All data were analyzed using the SAS® statistical software package (release 6.12). For each test measure, probability values of p≤0.05 were consideredsignificant.
Continuous variables from the FOB were analyzed using ANOVA. Treatment effects were analyzed using repeated measures analysis of variance. Group comparisons were made using Dunnett´s multiple comparison tests. Rank data were analyzed by Kruskal-Wallis one-way analysis of variance.

Clinical signs:

no effects observed

Mortality:

no mortality observed

Body weight and weight changes:

effects observed, treatment-related

Behaviour (functional findings):

no effects observed

Details on results:

Exposure levels (single exposure and once daily for 3 consecutive days) used in these studies were sufficiently high to induce signs of general intoxication. Signs of intoxication, however, were very mild.

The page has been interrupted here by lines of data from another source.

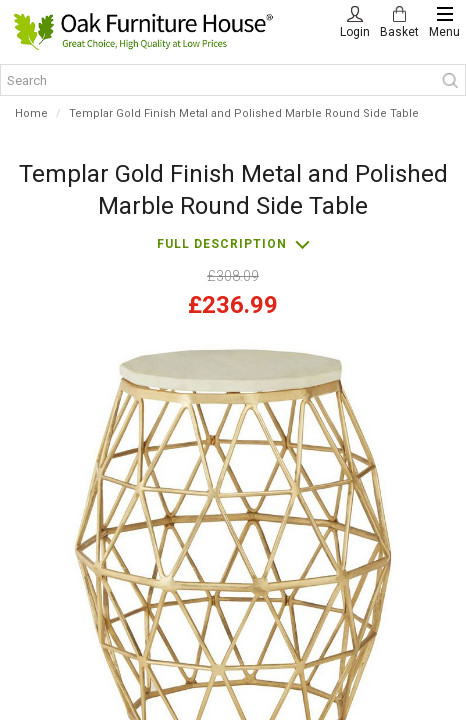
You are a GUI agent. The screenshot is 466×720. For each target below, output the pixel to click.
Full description (222, 244)
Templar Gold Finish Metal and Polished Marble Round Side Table (244, 113)
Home (31, 113)
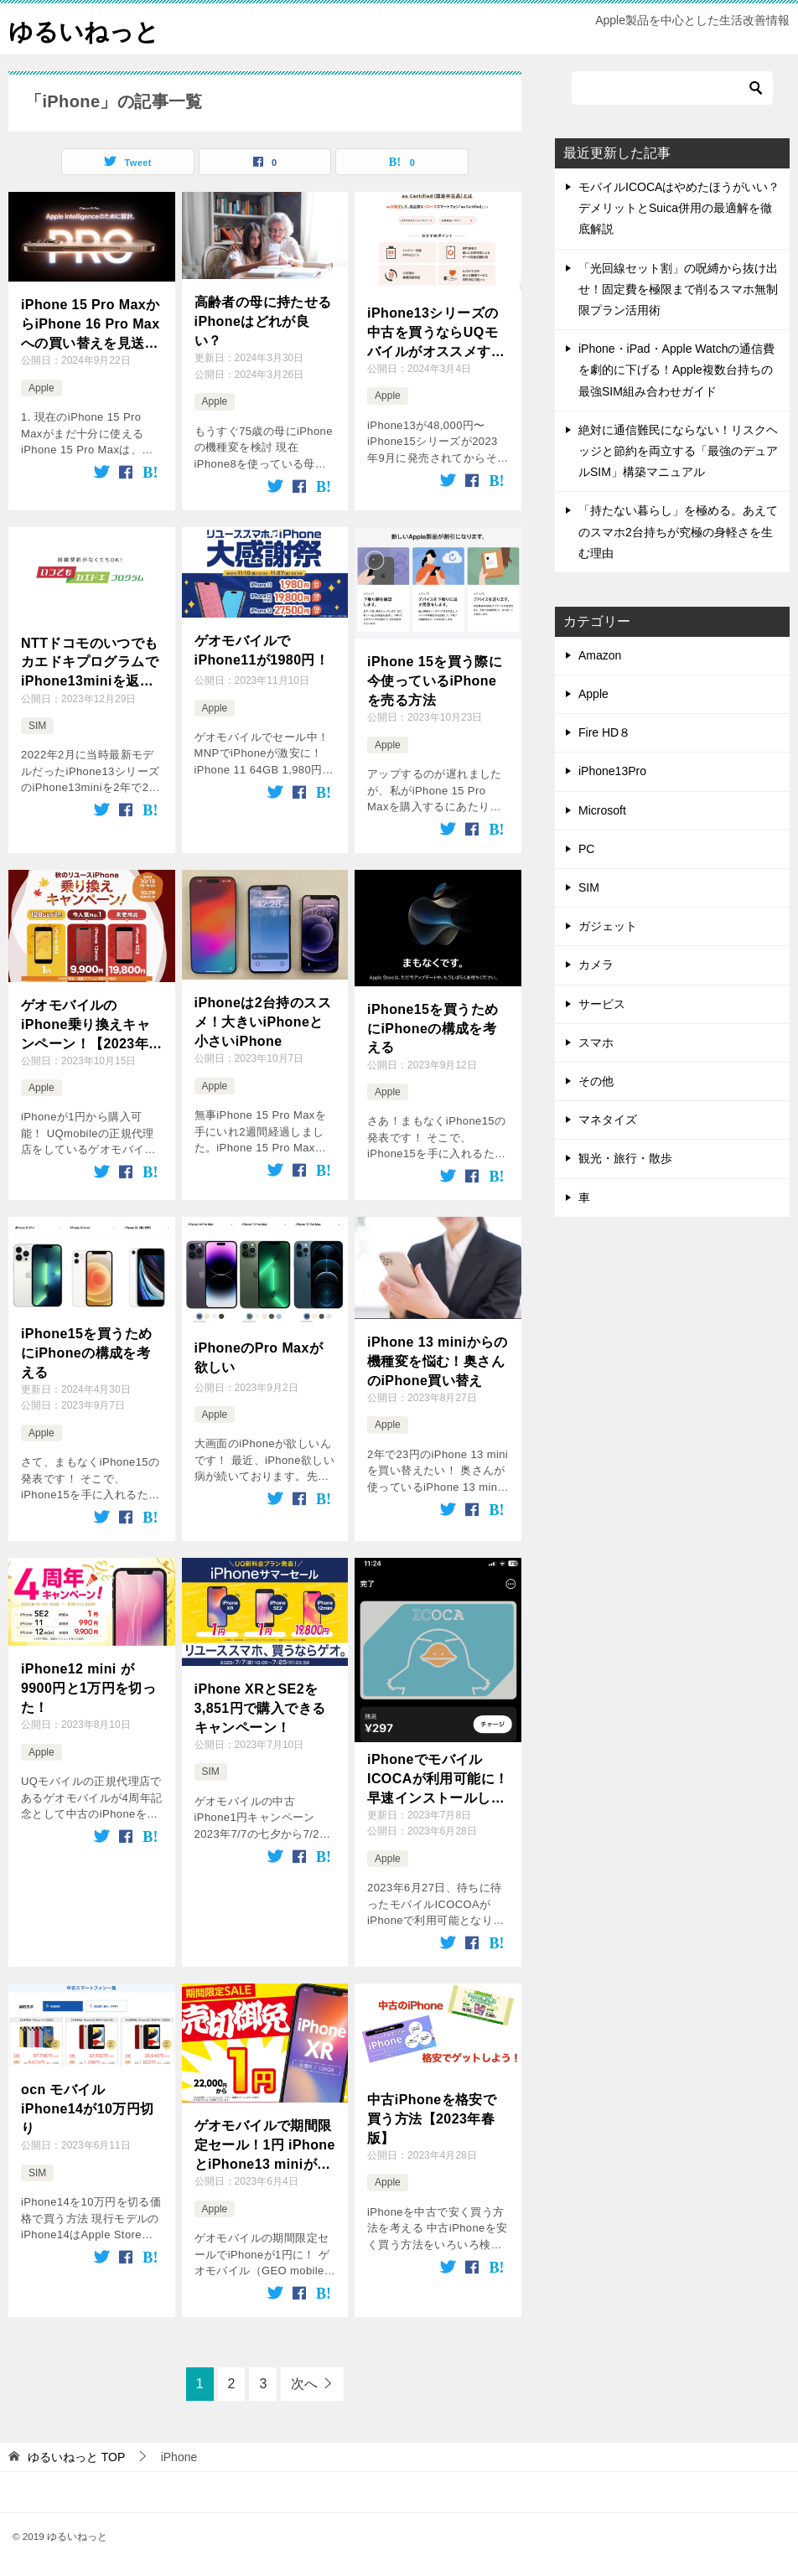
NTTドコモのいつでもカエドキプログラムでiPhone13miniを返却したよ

CLINICAL SIGNS AND MORTALITY
No remarkable clinical signs were observed.

BODY WEIGHT AND WEIGHT GAIN
During the 3-day exposure period, mean body weights decreased in the 14 g iso-octane/m3 group. Analysis of covariance at each test time point revealed a significant effect of exposure after the first and the third 8-hour exposure period. Post-hoc group comparisons showed that mean body weight in the 14 g iso-octane/m3 group was significantly decreased when compared to the control group at both test time points.


NEUROBEHAVIOUR
FOB: Following exposure, no changes in functional observational measures were observed that could be related to exposure to iso-octane.
Motor activity: Statistical analysis of motor activity data at each test time point did not indicate any of the exposure groups to be significantly differentfrom the control group.

Key result

Dose descriptor:

NOAEC

Effect level:

> 14 000 mg/m³ air (nominal)

Sex:

male

Basis for effect level:

other: overall effects (no effects) highest dose tested

Remarks on result:

other:

Conclusions:

In conclusion, short-term high-level exposure to 2,4-dimethylhexane did not induce any toxicologically significant effects on functional observations and measures of motor activity.

Executive summary:

In conclusion, short-term high-level exposure to 2,4 -dimethylhexane did not induce any toxicologically significant effects on functional observations and measures of motor activity.